A Inspeção-Geral de Finanças confirma várias das suspeitas que foram suscitadas durante os trabalhos da comissão parlamentar de inquérito que se realizou no ano passado. Uma delas prende-se com os pagamentos realizados ao ex-presidente executivo da TAP, Fernando Pinto, que continuou a ser pago enquanto consultor após ter abandonado o cargo.
“Os pagamentos efetuados a Fernando Pinto totalizaram o montante de 8, 523 milhões de euros, sendo 6 463,5 mil euros a título de remunerações e prémios, enquanto administrador, relativos ao período compreendido entre 2007 e janeiro de 2018″. A IGF considera que neste bolo, há 326,7 mil euros que correspondem a férias não gozadas, para o qual não se afigura existir base legal ou contratual que sustente este pagamento”.

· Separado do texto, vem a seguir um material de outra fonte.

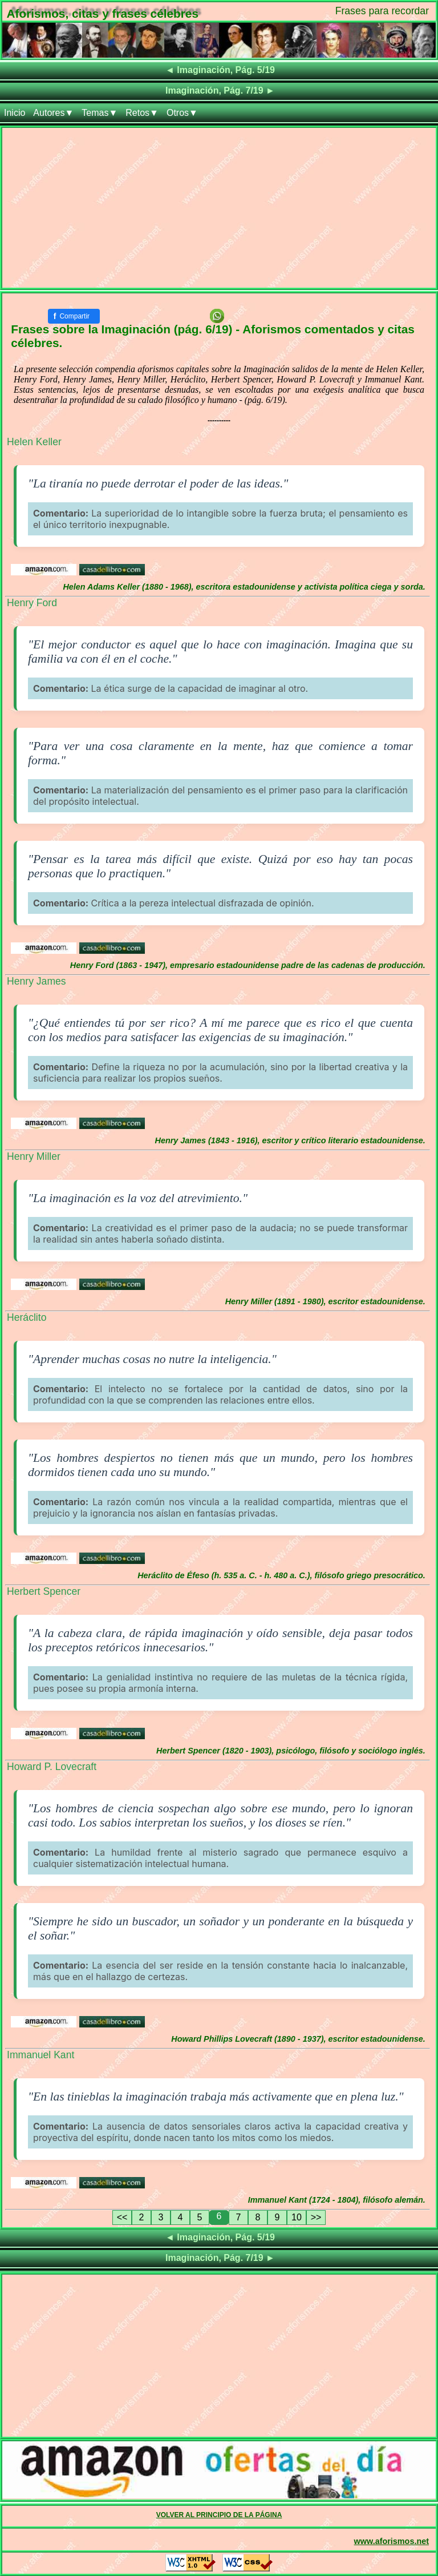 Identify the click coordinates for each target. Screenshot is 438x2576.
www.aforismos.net (391, 2541)
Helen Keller (34, 442)
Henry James (36, 981)
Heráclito (26, 1317)
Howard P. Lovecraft (51, 1766)
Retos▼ (142, 113)
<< (122, 2217)
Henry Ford (32, 602)
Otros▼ (182, 113)
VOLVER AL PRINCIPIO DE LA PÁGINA (219, 2515)
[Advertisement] (219, 208)
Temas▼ (99, 113)
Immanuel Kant (40, 2055)
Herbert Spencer (43, 1591)
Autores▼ (53, 113)
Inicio (14, 113)
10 (296, 2217)
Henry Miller (33, 1156)
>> (316, 2217) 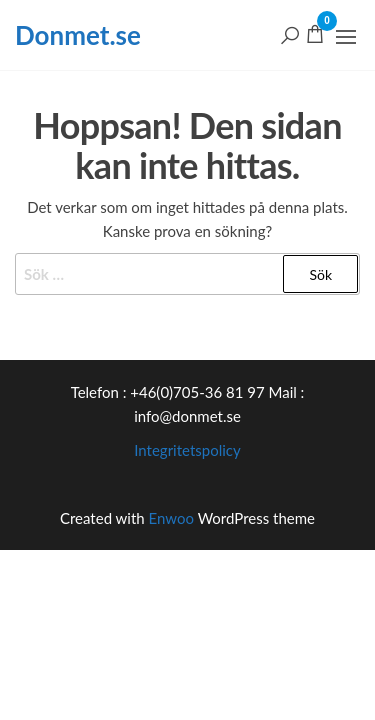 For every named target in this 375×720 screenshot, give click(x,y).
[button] (346, 37)
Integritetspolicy (187, 450)
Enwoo (171, 518)
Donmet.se (78, 35) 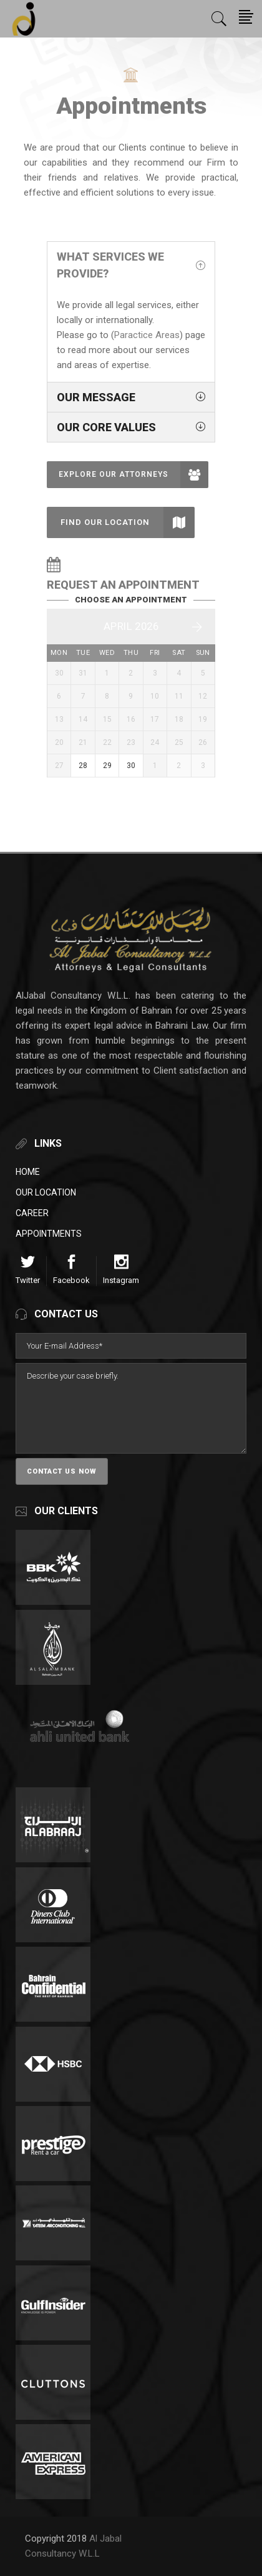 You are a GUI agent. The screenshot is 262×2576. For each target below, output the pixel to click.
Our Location (46, 1192)
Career (32, 1213)
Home (28, 1172)
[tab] (131, 265)
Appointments (49, 1234)
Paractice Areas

A auditoria indica ainda que em 2018 foi celebrado um contrato de prestação de serviços com o ex-gestor, que incluía alguns benefícios, como seguro de vida, carro, facilidade nas viagens aéreas, bem como apoio logístico e jurídico e suporte nas despesas de mudança para o Brasil até 15 mil euros. Mas não foi disponibilizada informação sobre os custos para a TAP da prestação de serviços assegurada por Fernando Pinto, nos termos deste contrato.